• REQUIRED WORK:
Copy each line of the material below that includes the string "merknad".

• TASK DATA:
★ ★ ★ ★ ★
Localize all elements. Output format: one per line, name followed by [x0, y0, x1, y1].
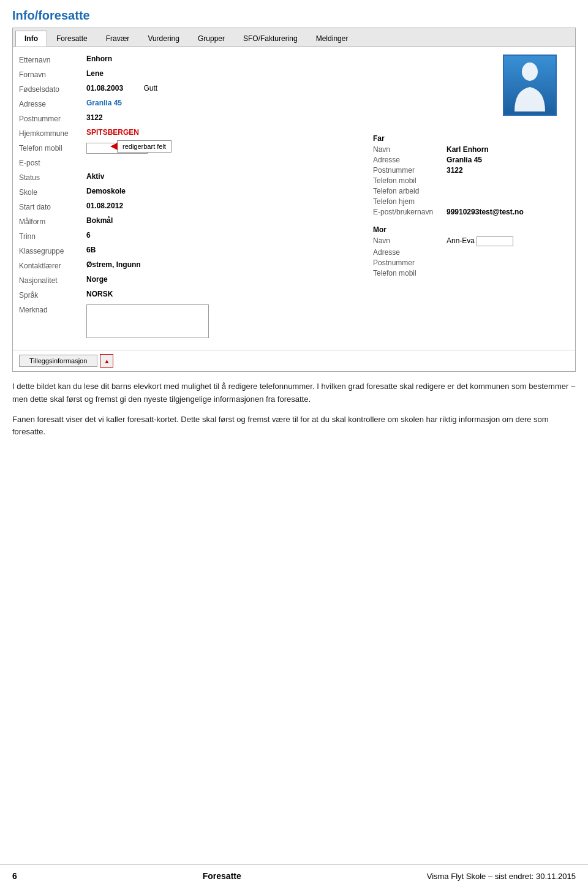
mor-title: Mor — [373, 225, 569, 234]
merknad-value — [86, 304, 367, 340]
svg-point-0 — [522, 62, 538, 81]
adresse-label: Adresse — [19, 99, 86, 108]
far-epost-row: E-post/brukernavn 99910293test@test.no — [373, 208, 569, 216]
hjemkommune-row: Hjemkommune SPITSBERGEN — [19, 128, 367, 140]
etternavn-label: Etternavn — [19, 55, 86, 64]
adresse-row: Adresse Granlia 45 — [19, 99, 367, 111]
far-adresse-label: Adresse — [373, 156, 447, 164]
telefon-row: Telefon mobil redigerbart felt — [19, 143, 367, 155]
malform-label: Målform — [19, 216, 86, 226]
body-text-container: I dette bildet kan du lese dit barns ele… — [0, 372, 588, 447]
tab-foresatte[interactable]: Foresatte — [47, 31, 97, 47]
epost-label: E-post — [19, 157, 86, 167]
fodselsdato-row: Fødselsdato 01.08.2003 Gutt — [19, 84, 367, 96]
epost-row: E-post — [19, 157, 367, 170]
trinn-row: Trinn 6 — [19, 231, 367, 243]
mor-postnummer-label: Postnummer — [373, 259, 447, 267]
status-value: Aktiv — [86, 172, 367, 181]
callout-text: redigerbart felt — [123, 143, 166, 150]
malform-value: Bokmål — [86, 216, 367, 225]
footer: 6 Foresatte Visma Flyt Skole – sist endr… — [0, 864, 588, 887]
tab-bar: Info Foresatte Fravær Vurdering Grupper … — [13, 28, 575, 47]
postnummer-value: 3122 — [86, 113, 367, 122]
klassegruppe-label: Klassegruppe — [19, 246, 86, 255]
etternavn-row: Etternavn Enhorn — [19, 55, 367, 67]
mor-navn-text: Ann-Eva — [447, 236, 475, 245]
sprak-label: Språk — [19, 290, 86, 300]
far-navn-label: Navn — [373, 145, 447, 154]
far-telefon-mobil-label: Telefon mobil — [373, 176, 447, 185]
mor-navn-label: Navn — [373, 236, 447, 246]
tab-fravar[interactable]: Fravær — [97, 31, 139, 47]
far-adresse-row: Adresse Granlia 45 — [373, 156, 569, 164]
etternavn-value: Enhorn — [86, 55, 367, 63]
adresse-value: Granlia 45 — [86, 99, 367, 107]
tab-vurdering[interactable]: Vurdering — [138, 31, 189, 47]
startdato-value: 01.08.2012 — [86, 202, 367, 210]
mor-postnummer-row: Postnummer — [373, 259, 569, 267]
postnummer-row: Postnummer 3122 — [19, 113, 367, 126]
tab-meldinger[interactable]: Meldinger — [307, 31, 358, 47]
far-postnummer-value: 3122 — [447, 166, 463, 175]
startdato-row: Start dato 01.08.2012 — [19, 202, 367, 214]
far-postnummer-label: Postnummer — [373, 166, 447, 175]
fodselsdato-date: 01.08.2003 — [86, 84, 123, 92]
hjemkommune-label: Hjemkommune — [19, 128, 86, 138]
sprak-row: Språk NORSK — [19, 290, 367, 302]
malform-row: Målform Bokmål — [19, 216, 367, 228]
fornavn-row: Fornavn Lene — [19, 69, 367, 81]
page-title: Info/foresatte — [0, 0, 588, 28]
phone-wrapper: redigerbart felt — [86, 143, 148, 154]
kontaktlarer-label: Kontaktlærer — [19, 260, 86, 270]
postnummer-label: Postnummer — [19, 113, 86, 123]
merknad-textarea[interactable] — [86, 304, 209, 338]
tillegg-arrow-button[interactable]: ▲ — [100, 354, 113, 368]
skole-value: Demoskole — [86, 187, 367, 195]
klassegruppe-row: Klassegruppe 6B — [19, 246, 367, 258]
tab-sfo[interactable]: SFO/Fakturering — [234, 31, 307, 47]
startdato-label: Start dato — [19, 202, 86, 211]
sprak-value: NORSK — [86, 290, 367, 298]
body-paragraph-1: I dette bildet kan du lese dit barns ele… — [12, 380, 576, 406]
tillegg-bar: Tilleggsinformasjon ▲ — [13, 350, 575, 371]
left-column: Etternavn Enhorn Fornavn Lene Fødselsdat… — [19, 55, 367, 342]
fornavn-value: Lene — [86, 69, 367, 78]
status-row: Status Aktiv — [19, 172, 367, 184]
status-label: Status — [19, 172, 86, 182]
far-postnummer-row: Postnummer 3122 — [373, 166, 569, 175]
nasjonalitet-value: Norge — [86, 275, 367, 284]
mor-section: Mor Navn Ann-Eva Adresse Postnummer — [373, 221, 569, 279]
footer-version: Visma Flyt Skole – sist endret: 30.11.20… — [427, 872, 576, 881]
far-navn-row: Navn Karl Enhorn — [373, 145, 569, 154]
mor-adresse-row: Adresse — [373, 248, 569, 257]
fornavn-label: Fornavn — [19, 69, 86, 79]
far-epost-label: E-post/brukernavn — [373, 208, 447, 216]
far-title: Far — [373, 134, 569, 143]
far-navn-value: Karl Enhorn — [447, 145, 489, 154]
mor-adresse-label: Adresse — [373, 248, 447, 257]
far-telefon-hjem-label: Telefon hjem — [373, 197, 447, 206]
footer-title: Foresatte — [203, 871, 241, 881]
telefon-value: redigerbart felt — [86, 143, 367, 154]
merknad-row: Merknad — [19, 304, 367, 340]
mor-navn-row: Navn Ann-Eva — [373, 236, 569, 246]
tab-grupper[interactable]: Grupper — [189, 31, 234, 47]
fodselsdato-value: 01.08.2003 Gutt — [86, 84, 367, 92]
merknad-label: Merknad — [19, 304, 86, 314]
kontaktlarer-row: Kontaktlærer Østrem, Ingunn — [19, 260, 367, 273]
hjemkommune-value: SPITSBERGEN — [86, 128, 367, 137]
fodselsdato-label: Fødselsdato — [19, 84, 86, 94]
mor-telefon-row: Telefon mobil — [373, 269, 569, 277]
student-silhouette-icon — [511, 59, 548, 111]
tab-info[interactable]: Info — [15, 31, 47, 47]
footer-page-number: 6 — [12, 871, 17, 881]
trinn-label: Trinn — [19, 231, 86, 241]
mor-telefon-label: Telefon mobil — [373, 269, 447, 277]
skole-row: Skole Demoskole — [19, 187, 367, 199]
nasjonalitet-row: Nasjonalitet Norge — [19, 275, 367, 287]
klassegruppe-value: 6B — [86, 246, 367, 254]
telefon-label: Telefon mobil — [19, 143, 86, 153]
tillegg-button[interactable]: Tilleggsinformasjon — [19, 355, 97, 367]
mor-navn-input[interactable] — [477, 236, 513, 246]
skole-label: Skole — [19, 187, 86, 197]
★ ★ ★ ★ ★
• REPLY:
merknad-value — [86, 304, 367, 340]
merknad-textarea[interactable] — [86, 304, 209, 338]
merknad-row: Merknad — [19, 304, 367, 340]
merknad-label: Merknad — [19, 304, 86, 314]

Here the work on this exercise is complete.